My love affair with peanut butter dates back to junior high and a summer spent in El Salvador as the goalkeeper of a touring soccer team. I contracted a terrible stomach bug the second day and had to subsist on Jif peanut butter and Coca-Cola for two months.
So when I first entered prison in 1991, I immediately bought a plastic jar of creamy peanut butter for $1.73. Today, a similar jar costs $3.65 at my prison, MacDougall Correctional Institution in South Carolina.
To give a picture of what prison serves: The food is heavy in carbohydrates — think rice, noodles and potatoes — low on protein and zero — as in none — fresh vegetables and fruit.

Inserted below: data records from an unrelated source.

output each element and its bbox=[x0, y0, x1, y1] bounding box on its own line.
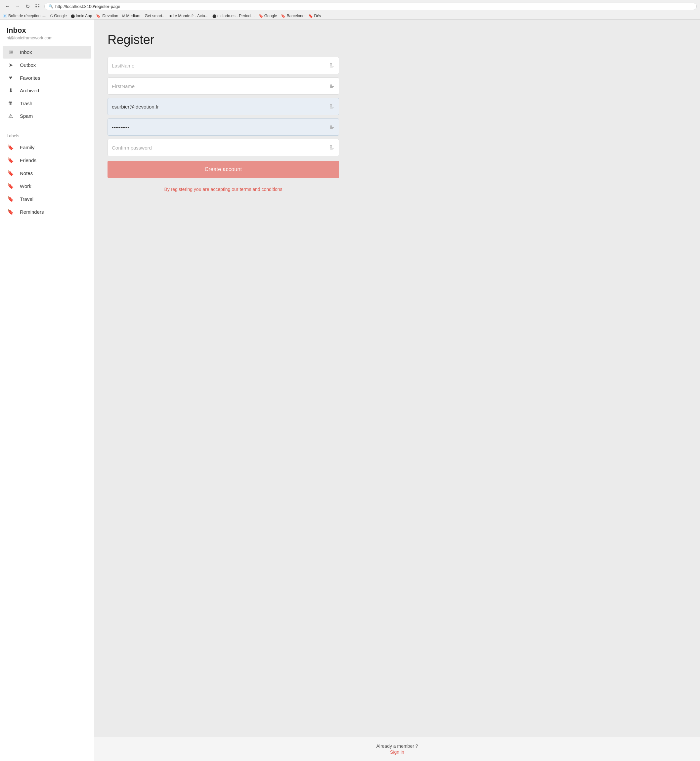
bookmark-label-0: Boîte de réception -... bbox=[8, 14, 46, 18]
firstname-field-wrapper bbox=[108, 77, 339, 95]
nav-item-inbox[interactable]: ✉ Inbox bbox=[3, 46, 91, 59]
bookmark-item-4[interactable]: MMedium – Get smart... bbox=[122, 14, 166, 18]
sidebar-title: Inbox bbox=[6, 26, 88, 35]
sidebar-header: Inbox hi@ionicframework.com bbox=[0, 26, 94, 46]
svg-rect-4 bbox=[330, 86, 334, 87]
bookmark-icon-9: 🔖 bbox=[308, 14, 313, 18]
firstname-icon bbox=[330, 83, 335, 89]
search-icon: 🔍 bbox=[48, 4, 53, 9]
bookmark-item-0[interactable]: 📧Boîte de réception -... bbox=[3, 14, 46, 18]
bookmark-icon-2: ⬤ bbox=[71, 14, 75, 18]
label-item-work[interactable]: 🔖 Work bbox=[0, 180, 94, 192]
bookmark-label-2: Ionic App bbox=[76, 14, 92, 18]
password-input[interactable] bbox=[112, 124, 330, 130]
firstname-input[interactable] bbox=[112, 83, 330, 89]
nav-item-trash[interactable]: 🗑 Trash bbox=[0, 97, 94, 109]
svg-rect-5 bbox=[330, 88, 333, 88]
trash-icon: 🗑 bbox=[6, 100, 14, 106]
label-text-travel: Travel bbox=[20, 196, 33, 202]
label-item-friends[interactable]: 🔖 Friends bbox=[0, 154, 94, 167]
svg-rect-7 bbox=[330, 107, 334, 108]
nav-label-inbox: Inbox bbox=[20, 49, 32, 55]
bookmark-item-9[interactable]: 🔖Dév bbox=[308, 14, 321, 18]
bookmarks-bar: 📧Boîte de réception -...GGoogle⬤Ionic Ap… bbox=[0, 13, 700, 19]
bookmark-item-1[interactable]: GGoogle bbox=[50, 14, 67, 18]
browser-chrome: ← → ↻ ☷ 🔍 http://localhost:8100/register… bbox=[0, 0, 700, 20]
sidebar: Inbox hi@ionicframework.com ✉ Inbox ➤ Ou… bbox=[0, 20, 94, 761]
bookmark-icon-3: 🔖 bbox=[96, 14, 100, 18]
bookmark-label-4: Medium – Get smart... bbox=[127, 14, 166, 18]
signin-bar: Already a member ? Sign in bbox=[94, 737, 700, 761]
reload-button[interactable]: ↻ bbox=[23, 2, 32, 11]
register-area: Register bbox=[94, 20, 700, 737]
work-bookmark-icon: 🔖 bbox=[6, 183, 14, 189]
email-input[interactable] bbox=[112, 104, 330, 109]
bookmark-icon-4: M bbox=[122, 14, 125, 18]
favorites-icon: ♥ bbox=[6, 75, 14, 81]
nav-item-archived[interactable]: ⬇ Archived bbox=[0, 84, 94, 97]
bookmark-label-3: iDevotion bbox=[102, 14, 118, 18]
labels-header: Labels bbox=[0, 131, 94, 141]
label-text-reminders: Reminders bbox=[20, 209, 44, 215]
back-button[interactable]: ← bbox=[3, 2, 12, 11]
bookmark-item-5[interactable]: ■Le Monde.fr - Actu... bbox=[169, 14, 208, 18]
nav-label-archived: Archived bbox=[20, 88, 39, 93]
nav-item-favorites[interactable]: ♥ Favorites bbox=[0, 72, 94, 84]
bookmark-item-7[interactable]: 🔖Google bbox=[259, 14, 277, 18]
bookmark-item-2[interactable]: ⬤Ionic App bbox=[71, 14, 92, 18]
app-layout: Inbox hi@ionicframework.com ✉ Inbox ➤ Ou… bbox=[0, 20, 700, 761]
label-text-friends: Friends bbox=[20, 158, 36, 163]
label-item-notes[interactable]: 🔖 Notes bbox=[0, 167, 94, 180]
bookmark-item-3[interactable]: 🔖iDevotion bbox=[96, 14, 118, 18]
terms-text[interactable]: By registering you are accepting our ter… bbox=[108, 187, 339, 192]
signin-link[interactable]: Sign in bbox=[390, 749, 404, 755]
bookmark-icon-5: ■ bbox=[169, 14, 172, 18]
confirm-password-input[interactable] bbox=[112, 145, 330, 150]
svg-rect-0 bbox=[330, 64, 332, 65]
svg-rect-6 bbox=[330, 105, 332, 106]
grid-button[interactable]: ☷ bbox=[33, 2, 42, 11]
svg-rect-13 bbox=[330, 148, 334, 148]
nav-item-spam[interactable]: ⚠ Spam bbox=[0, 109, 94, 122]
lastname-icon bbox=[330, 63, 335, 68]
address-bar[interactable]: 🔍 http://localhost:8100/register-page bbox=[44, 3, 697, 10]
bookmark-icon-1: G bbox=[50, 14, 53, 18]
label-text-work: Work bbox=[20, 183, 31, 189]
label-item-travel[interactable]: 🔖 Travel bbox=[0, 192, 94, 205]
label-text-notes: Notes bbox=[20, 170, 33, 176]
browser-toolbar: ← → ↻ ☷ 🔍 http://localhost:8100/register… bbox=[0, 0, 700, 13]
travel-bookmark-icon: 🔖 bbox=[6, 196, 14, 202]
label-item-reminders[interactable]: 🔖 Reminders bbox=[0, 205, 94, 218]
bookmark-label-5: Le Monde.fr - Actu... bbox=[173, 14, 208, 18]
svg-rect-11 bbox=[330, 128, 333, 129]
forward-button[interactable]: → bbox=[13, 2, 22, 11]
family-bookmark-icon: 🔖 bbox=[6, 144, 14, 150]
label-item-family[interactable]: 🔖 Family bbox=[0, 141, 94, 154]
nav-label-outbox: Outbox bbox=[20, 62, 36, 68]
inbox-icon: ✉ bbox=[6, 49, 14, 55]
bookmark-item-6[interactable]: ⬤eldiario.es - Periodi... bbox=[212, 14, 255, 18]
notes-bookmark-icon: 🔖 bbox=[6, 170, 14, 177]
main-content: Register bbox=[94, 20, 700, 761]
register-title: Register bbox=[108, 33, 687, 47]
spam-icon: ⚠ bbox=[6, 113, 14, 119]
nav-item-outbox[interactable]: ➤ Outbox bbox=[0, 59, 94, 72]
sidebar-divider bbox=[5, 128, 89, 128]
nav-label-spam: Spam bbox=[20, 113, 33, 119]
create-account-button[interactable]: Create account bbox=[108, 161, 339, 178]
bookmark-label-1: Google bbox=[54, 14, 67, 18]
bookmark-label-6: eldiario.es - Periodi... bbox=[217, 14, 255, 18]
address-text: http://localhost:8100/register-page bbox=[55, 4, 120, 9]
svg-rect-12 bbox=[330, 145, 332, 147]
friends-bookmark-icon: 🔖 bbox=[6, 157, 14, 163]
svg-rect-3 bbox=[330, 84, 332, 86]
lastname-input[interactable] bbox=[112, 63, 330, 69]
email-field-wrapper bbox=[108, 98, 339, 115]
nav-buttons: ← → ↻ ☷ bbox=[3, 2, 42, 11]
nav-label-favorites: Favorites bbox=[20, 75, 41, 81]
confirm-password-field-wrapper bbox=[108, 139, 339, 156]
reminders-bookmark-icon: 🔖 bbox=[6, 209, 14, 215]
bookmark-item-8[interactable]: 🔖Barcelone bbox=[281, 14, 304, 18]
register-form: Create account By registering you are ac… bbox=[108, 57, 339, 192]
nav-label-trash: Trash bbox=[20, 101, 33, 106]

While we receive canned veggies and applesauce, fresh vegetables or fruit are like an elusive unicorn. Do they exist? Not in the South Carolina Department of Corrections.
We joke that the four basic food groups of prison are coffee, Little Debbie snack cakes, ramen soups and The Whole Shebang potato chips. I add peanut butter as the base of my food pyramid.
Here, peanut butter is like air in Maslow’s hierarchy of needs: It’s fundamental to life.
In South Carolina prisons, meat — and I use this term very loosely — is served on weekend mornings during a so-called brunch that replaces our breakfast and lunch.
Even then, the meat is often a slice of bologna or perhaps diced hot dogs.
Once in late June, we were only served 1 tablespoon of “meat crumbles,” 1 cup of rice, ¼ cup applesauce and two slices of bread.
On weekdays, breakfast is simply eggs, grits and sliced bread or biscuits. Once a week, cornflakes are handed out. On Saturdays, two pancakes magically appear, and, if we are lucky, we even get syrup. Though the menu lists margarine and jelly, neither are ever served.
Peanut butter has saved many meals for me. It is a miracle creation. It can supply protein, flavor a dry pancake and make a biscuit that could damage a concrete wall slightly more palatable.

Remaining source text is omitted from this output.